Par lettre du 29 août 2022, Mme [W] a saisi la commission de recours amiable qui a accusé réception de ce recours par courrier du 14 mars 2023
Par décision du 25 mai 2023 notifiée le 26 mai 2023, la commission de recours amiable a rejeté son recours précisant que des indemnités journalières lui ont été versées du 9 au 16 juillet 2021, du 29 septembre au 8 octobre 2021 et du 18 octobre 2021 au 12 janvier 2022 alors que son salaire avait été maintenu et que son employeur avait demandé la subrogation. Elle précise que le taux d’indemnités journalières était erroné sur certaines périodes.

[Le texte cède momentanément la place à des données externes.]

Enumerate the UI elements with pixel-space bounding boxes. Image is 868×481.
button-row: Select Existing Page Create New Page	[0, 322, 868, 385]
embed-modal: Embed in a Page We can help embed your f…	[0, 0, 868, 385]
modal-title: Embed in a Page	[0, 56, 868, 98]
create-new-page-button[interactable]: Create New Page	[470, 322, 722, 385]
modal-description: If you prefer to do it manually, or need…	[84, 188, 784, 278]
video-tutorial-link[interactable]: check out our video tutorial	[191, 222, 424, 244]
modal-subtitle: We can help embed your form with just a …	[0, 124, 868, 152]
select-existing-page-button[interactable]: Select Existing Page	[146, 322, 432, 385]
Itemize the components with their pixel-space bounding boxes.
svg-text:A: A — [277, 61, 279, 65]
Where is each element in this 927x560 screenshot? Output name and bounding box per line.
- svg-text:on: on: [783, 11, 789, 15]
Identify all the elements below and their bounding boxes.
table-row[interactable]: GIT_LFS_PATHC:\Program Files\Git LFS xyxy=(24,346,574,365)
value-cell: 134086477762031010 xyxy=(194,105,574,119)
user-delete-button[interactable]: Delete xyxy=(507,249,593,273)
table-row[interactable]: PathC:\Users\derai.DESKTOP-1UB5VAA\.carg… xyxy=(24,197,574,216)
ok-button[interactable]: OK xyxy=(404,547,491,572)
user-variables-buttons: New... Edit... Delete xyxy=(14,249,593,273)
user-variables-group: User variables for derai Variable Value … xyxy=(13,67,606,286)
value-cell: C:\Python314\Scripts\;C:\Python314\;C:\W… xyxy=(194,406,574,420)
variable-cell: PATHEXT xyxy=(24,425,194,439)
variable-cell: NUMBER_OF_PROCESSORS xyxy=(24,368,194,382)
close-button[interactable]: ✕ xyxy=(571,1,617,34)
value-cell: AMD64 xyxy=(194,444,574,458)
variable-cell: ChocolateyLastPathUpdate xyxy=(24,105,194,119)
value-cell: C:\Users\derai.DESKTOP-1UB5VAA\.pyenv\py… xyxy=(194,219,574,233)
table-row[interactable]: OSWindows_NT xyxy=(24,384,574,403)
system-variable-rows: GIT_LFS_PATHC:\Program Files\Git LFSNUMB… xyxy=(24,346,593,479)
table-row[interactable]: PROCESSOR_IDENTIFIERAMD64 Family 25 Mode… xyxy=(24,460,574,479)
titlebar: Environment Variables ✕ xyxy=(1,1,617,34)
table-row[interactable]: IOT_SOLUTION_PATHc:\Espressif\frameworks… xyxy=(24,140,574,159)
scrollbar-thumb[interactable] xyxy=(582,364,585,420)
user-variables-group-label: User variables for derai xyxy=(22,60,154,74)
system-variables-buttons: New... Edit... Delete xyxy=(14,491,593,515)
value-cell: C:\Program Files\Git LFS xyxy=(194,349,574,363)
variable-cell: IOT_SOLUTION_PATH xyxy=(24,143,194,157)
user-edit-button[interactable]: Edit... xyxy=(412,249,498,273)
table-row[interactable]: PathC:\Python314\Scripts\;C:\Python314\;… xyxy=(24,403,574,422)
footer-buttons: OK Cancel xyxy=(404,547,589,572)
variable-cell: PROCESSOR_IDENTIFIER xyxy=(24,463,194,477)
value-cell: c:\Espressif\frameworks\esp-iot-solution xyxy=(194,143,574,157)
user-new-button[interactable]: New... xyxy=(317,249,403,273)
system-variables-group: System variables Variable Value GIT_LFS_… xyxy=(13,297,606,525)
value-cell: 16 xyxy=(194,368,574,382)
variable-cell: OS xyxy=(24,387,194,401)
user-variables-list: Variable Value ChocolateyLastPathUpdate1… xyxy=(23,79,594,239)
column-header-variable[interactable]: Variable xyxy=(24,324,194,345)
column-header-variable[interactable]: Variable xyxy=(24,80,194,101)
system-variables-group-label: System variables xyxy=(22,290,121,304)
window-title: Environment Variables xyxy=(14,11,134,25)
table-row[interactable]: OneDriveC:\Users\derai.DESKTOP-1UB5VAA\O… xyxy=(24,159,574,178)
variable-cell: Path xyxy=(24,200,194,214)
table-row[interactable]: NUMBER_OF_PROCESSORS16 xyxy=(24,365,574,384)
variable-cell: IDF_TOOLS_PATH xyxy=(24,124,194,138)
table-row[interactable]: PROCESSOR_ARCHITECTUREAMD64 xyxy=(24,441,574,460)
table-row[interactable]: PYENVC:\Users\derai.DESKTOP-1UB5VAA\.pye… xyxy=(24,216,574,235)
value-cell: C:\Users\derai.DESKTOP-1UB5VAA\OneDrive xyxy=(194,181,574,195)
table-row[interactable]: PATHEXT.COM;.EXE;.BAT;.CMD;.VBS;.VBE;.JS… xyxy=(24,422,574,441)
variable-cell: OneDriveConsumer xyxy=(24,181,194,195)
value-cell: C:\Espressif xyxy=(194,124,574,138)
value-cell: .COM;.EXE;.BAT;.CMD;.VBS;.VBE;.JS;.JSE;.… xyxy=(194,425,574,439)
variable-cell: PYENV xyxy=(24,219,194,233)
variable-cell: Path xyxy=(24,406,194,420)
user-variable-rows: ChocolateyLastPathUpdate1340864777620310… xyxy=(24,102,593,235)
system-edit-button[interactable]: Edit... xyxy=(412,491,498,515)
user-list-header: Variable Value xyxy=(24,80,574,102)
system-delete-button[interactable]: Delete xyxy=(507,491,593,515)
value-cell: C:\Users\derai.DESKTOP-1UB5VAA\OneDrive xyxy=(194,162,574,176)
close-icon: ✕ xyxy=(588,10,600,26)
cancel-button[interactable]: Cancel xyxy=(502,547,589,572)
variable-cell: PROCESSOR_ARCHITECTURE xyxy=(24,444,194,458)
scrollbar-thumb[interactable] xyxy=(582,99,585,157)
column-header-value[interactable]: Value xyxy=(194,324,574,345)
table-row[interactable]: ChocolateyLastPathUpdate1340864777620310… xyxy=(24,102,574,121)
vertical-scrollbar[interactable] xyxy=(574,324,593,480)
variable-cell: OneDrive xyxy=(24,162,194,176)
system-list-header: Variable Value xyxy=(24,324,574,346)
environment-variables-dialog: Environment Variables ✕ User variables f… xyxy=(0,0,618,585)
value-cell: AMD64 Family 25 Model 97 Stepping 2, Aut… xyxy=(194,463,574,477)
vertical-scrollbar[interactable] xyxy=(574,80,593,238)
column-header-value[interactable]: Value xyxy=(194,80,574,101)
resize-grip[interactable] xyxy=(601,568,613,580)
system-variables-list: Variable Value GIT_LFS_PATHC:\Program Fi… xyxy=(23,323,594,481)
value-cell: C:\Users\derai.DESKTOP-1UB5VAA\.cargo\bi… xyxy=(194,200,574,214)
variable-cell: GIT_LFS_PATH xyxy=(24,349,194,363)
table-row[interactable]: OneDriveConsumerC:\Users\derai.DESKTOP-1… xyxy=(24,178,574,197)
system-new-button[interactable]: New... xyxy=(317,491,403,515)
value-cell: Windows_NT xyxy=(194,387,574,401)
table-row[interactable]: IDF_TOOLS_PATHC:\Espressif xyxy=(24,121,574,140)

Par requête enregistrée sous le numéro RG 23/1076 déposée le 8 juin 2023 au greffe du service du contentieux social, Mme [Z] [W] a saisi le tribunal judiciaire de Bobigny d’un recours contre la décision de la commission de recours amiable.
Par requête reçue le 10 juillet 2023 enregistrée sous le numéro RG 23/1260, Mme [W] a saisi le tribunal du même recours.
L'affaire a été appelée à l’audience du 22 novembre 2023 et renvoyée aux audiences du 19 décembre 2023 et 30 avril 2024, date à laquelle les parties, présentes ou représentées, ont été entendues en leurs observations.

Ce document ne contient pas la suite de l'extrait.